WHAT YOU NEED TO DO
Pull each line holding "product" out of the entries below.
----
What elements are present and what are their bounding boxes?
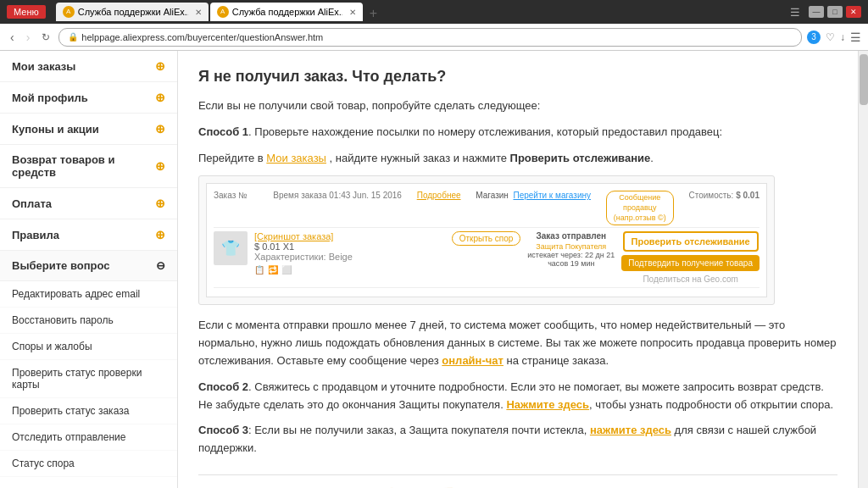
order-no-label: Заказ № Время заказа 01:43 Jun. 15 2016 [214,191,402,225]
protection-expires: истекает через: 22 дн 21 [527,251,615,259]
orders-expand-icon: ⊕ [155,59,165,73]
sidebar-item-profile[interactable]: Мой профиль ⊕ [0,82,177,114]
new-tab-button[interactable]: + [364,6,382,21]
method1-instruction: Перейдите в Мои заказы , найдите нужный … [198,150,837,168]
content-area: Я не получил заказ. Что делать? Если вы … [178,51,858,488]
menu-button[interactable]: Меню [7,5,46,19]
sidebar-item-orders-label: Мои заказы [12,60,75,73]
tab-title-2: Служба поддержки AliEx... [232,7,342,17]
open-dispute-button[interactable]: Открыть спор [452,231,521,246]
sidebar-sub-item-card-status[interactable]: Проверить статус проверки карты [0,360,177,398]
sidebar-item-coupons[interactable]: Купоны и акции ⊕ [0,114,177,145]
address-bar[interactable]: 🔒 helppage.aliexpress.com/buyercenter/qu… [58,28,802,47]
method2-label: Способ 2 [198,380,248,393]
method1-button-label: Проверить отслеживание [510,152,651,164]
download-icon: ↓ [840,31,845,43]
sidebar-item-returns-label: Возврат товаров и средств [12,153,155,179]
go-to-store-link[interactable]: Перейти к магазину [513,191,591,200]
reload-button[interactable]: ↻ [38,30,53,45]
my-orders-link[interactable]: Мои заказы [266,152,326,164]
method2-text-suffix: , чтобы узнать подробности об открытии с… [589,398,833,411]
sidebar-section-header: Выберите вопрос ⊖ [0,251,177,281]
confirm-receipt-button[interactable]: Подтвердить получение товара [621,255,760,271]
heart-icon: ♡ [826,31,835,43]
cost-label: Стоимость: $ 0.01 [689,191,760,225]
close-button[interactable]: ✕ [846,6,861,18]
coupons-expand-icon: ⊕ [155,122,165,136]
method2-here-link[interactable]: Нажмите здесь [506,398,589,411]
browser-tab-2[interactable]: A Служба поддержки AliEx... ✕ [210,3,363,21]
right-scrollbar[interactable] [858,51,868,488]
profile-expand-icon: ⊕ [155,91,165,104]
sidebar: Мои заказы ⊕ Мой профиль ⊕ Купоны и акци… [0,51,178,488]
check-tracking-button[interactable]: Проверить отслеживание [623,231,759,252]
intro-text: Если вы не получили свой товар, попробуй… [198,97,837,115]
online-chat-link[interactable]: онлайн-чат [442,354,504,367]
method1-note: Если с момента отправки прошло менее 7 д… [198,317,837,369]
method3-label: Способ 3 [198,424,248,436]
back-button[interactable]: ‹ [7,29,18,46]
badge-count: 3 [807,30,821,44]
sidebar-item-coupons-label: Купоны и акции [12,123,99,136]
product-icons: 📋 🔁 ⬜ [254,265,445,274]
sidebar-sub-item-password[interactable]: Восстановить пароль [0,308,177,334]
method3-text: : Если вы не получили заказ, а Защита по… [248,424,590,436]
sidebar-item-payment-label: Оплата [12,197,52,210]
sidebar-section-title: Выберите вопрос [12,259,109,272]
feedback-bar: Была ли ваша проблема решена? 👍 Yes | 👎 … [198,474,837,488]
browser-tab-1[interactable]: A Служба поддержки AliEx... ✕ [56,3,209,21]
sidebar-sub-item-dispute-status[interactable]: Статус спора [0,451,177,477]
forward-button[interactable]: › [23,29,34,46]
returns-expand-icon: ⊕ [155,159,165,173]
tab-favicon-1: A [63,6,75,18]
method3-here-link[interactable]: нажмите здесь [590,424,671,436]
sidebar-item-orders[interactable]: Мои заказы ⊕ [0,51,177,82]
method1-text: . Проверьте нахождение посылки по номеру… [248,125,722,138]
sidebar-sub-item-track[interactable]: Отследить отправление [0,424,177,451]
sidebar-sub-item-disputes[interactable]: Споры и жалобы [0,334,177,360]
section-collapse-icon: ⊖ [156,259,165,272]
order-preview-box: Заказ № Время заказа 01:43 Jun. 15 2016 … [198,175,775,305]
browser-menu-button[interactable]: ☰ [850,30,861,44]
tab-favicon-2: A [217,6,229,18]
message-seller-button[interactable]: Сообщение продавцу(напр.отзыв ©) [606,191,674,225]
window-settings-icon[interactable]: ☰ [785,6,805,19]
maximize-button[interactable]: □ [827,6,843,18]
protection-label: Защита Покупателя [527,242,615,251]
product-attr: Характеристики: Beige [254,252,445,262]
sidebar-item-returns[interactable]: Возврат товаров и средств ⊕ [0,145,177,188]
method3-paragraph: Способ 3: Если вы не получили заказ, а З… [198,422,837,458]
page-title: Я не получил заказ. Что делать? [198,68,837,86]
scrollbar-thumb [860,54,868,105]
icon-1: 📋 [254,265,264,274]
method1-prefix: Перейдите в [198,152,266,164]
tab-title-1: Служба поддержки AliEx... [78,7,188,17]
method1-suffix: , найдите нужный заказ и нажмите [330,152,510,164]
order-status-column: Заказ отправлен Защита Покупателя истека… [527,231,615,268]
tab-close-1[interactable]: ✕ [195,8,202,17]
rules-expand-icon: ⊕ [155,228,165,241]
details-link[interactable]: Подробнее [417,191,461,225]
product-thumbnail: 👕 [214,231,248,265]
sidebar-item-payment[interactable]: Оплата ⊕ [0,188,177,219]
sidebar-item-rules[interactable]: Правила ⊕ [0,219,177,251]
order-status-shipped: Заказ отправлен [527,231,615,241]
store-section: Магазин Перейти к магазину [476,191,591,225]
method1-paragraph: Способ 1. Проверьте нахождение посылки п… [198,124,837,141]
icon-3: ⬜ [281,265,292,274]
tracking-column: Проверить отслеживание Подтвердить получ… [621,231,760,284]
tab-close-2[interactable]: ✕ [349,8,356,17]
method2-paragraph: Способ 2. Свяжитесь с продавцом и уточни… [198,379,837,414]
payment-expand-icon: ⊕ [155,197,165,210]
sidebar-item-profile-label: Мой профиль [12,92,88,104]
sidebar-sub-item-email[interactable]: Редактировать адрес email [0,281,177,308]
sidebar-item-rules-label: Правила [12,229,59,241]
protection-time: часов 19 мин [527,259,615,268]
sidebar-sub-item-order-status[interactable]: Проверить статус заказа [0,398,177,424]
product-price: $ 0.01 X1 [254,241,445,252]
product-name-link[interactable]: [Скриншот заказа] [254,231,445,241]
share-label: Поделиться на Geo.com [643,274,737,284]
minimize-button[interactable]: — [809,6,824,18]
method1-label: Способ 1 [198,125,248,138]
order-actions-column: Открыть спор [452,231,521,246]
----
RESULT FOR THIS TASK
product-icons: 📋 🔁 ⬜ [254,265,445,274]
product-attr: Характеристики: Beige [254,252,445,262]
product-thumbnail: 👕 [214,231,248,265]
product-price: $ 0.01 X1 [254,241,445,252]
product-name-link[interactable]: [Скриншот заказа] [254,231,445,241]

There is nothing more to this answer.